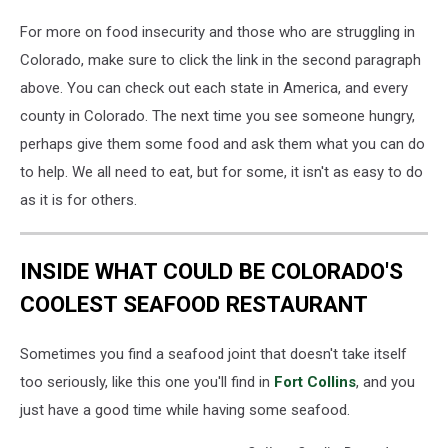
For more on food insecurity and those who are struggling in
Colorado, make sure to click the link in the second paragraph
above. You can check out each state in America, and every
county in Colorado. The next time you see someone hungry,
perhaps give them some food and ask them what you can do
to help. We all need to eat, but for some, it isn't as easy to do
as it is for others.
INSIDE WHAT COULD BE COLORADO'S
COOLEST SEAFOOD RESTAURANT
Sometimes you find a seafood joint that doesn't take itself
too seriously, like this one you'll find in
Fort Collins
, and you
just have a good time while having some seafood.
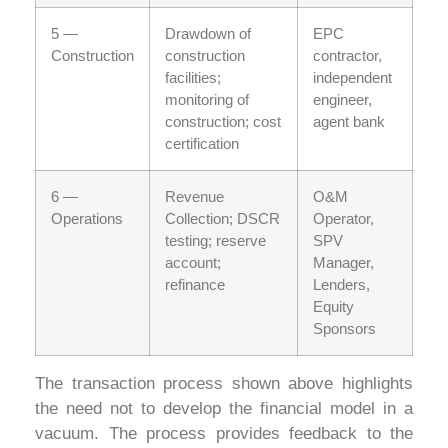
5 —
Drawdown of
EPC
Construction
construction
contractor,
facilities;
independent
monitoring of
engineer,
construction; cost
agent bank
certification
6 —
Revenue
O&M
Operations
Collection; DSCR
Operator,
testing; reserve
SPV
account;
Manager,
refinance
Lenders,
Equity
Sponsors
The transaction process shown above highlights
the need not to develop the financial model in a
vacuum. The process provides feedback to the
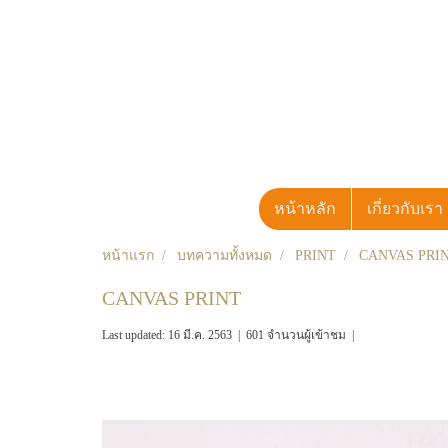
หน้าหลัก
เกี่ยวกับเรา
หน้าแรก
บทความทั้งหมด
PRINT
CANVAS PRI
CANVAS PRINT
Last updated: 16 มี.ค. 2563
|
601 จำนวนผู้เข้าชม
|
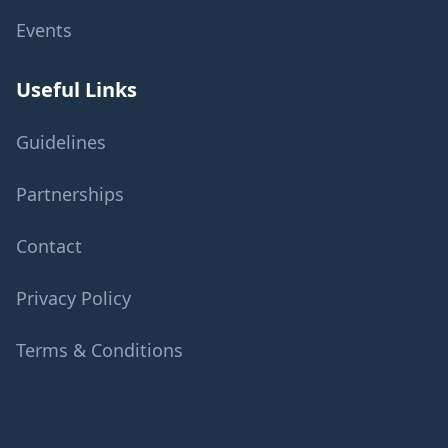
Events
Useful Links
Guidelines
Partnerships
Contact
Privacy Policy
Terms & Conditions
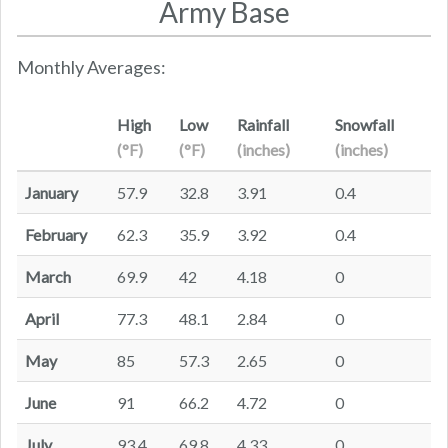
Army Base
Monthly Averages:
High
Low
Rainfall
Snowfall
(°F)
(°F)
(inches)
(inches)
January
57.9
32.8
3.91
0.4
February
62.3
35.9
3.92
0.4
March
69.9
42
4.18
0
April
77.3
48.1
2.84
0
May
85
57.3
2.65
0
June
91
66.2
4.72
0
July
93.4
69.8
4.33
0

--------------------

» **Problem requirements**
Look through the records and copy every line that has the word "find".

» **Output for this exercise**
Sometimes you find a seafood joint that doesn't take itself
too seriously, like this one you'll find in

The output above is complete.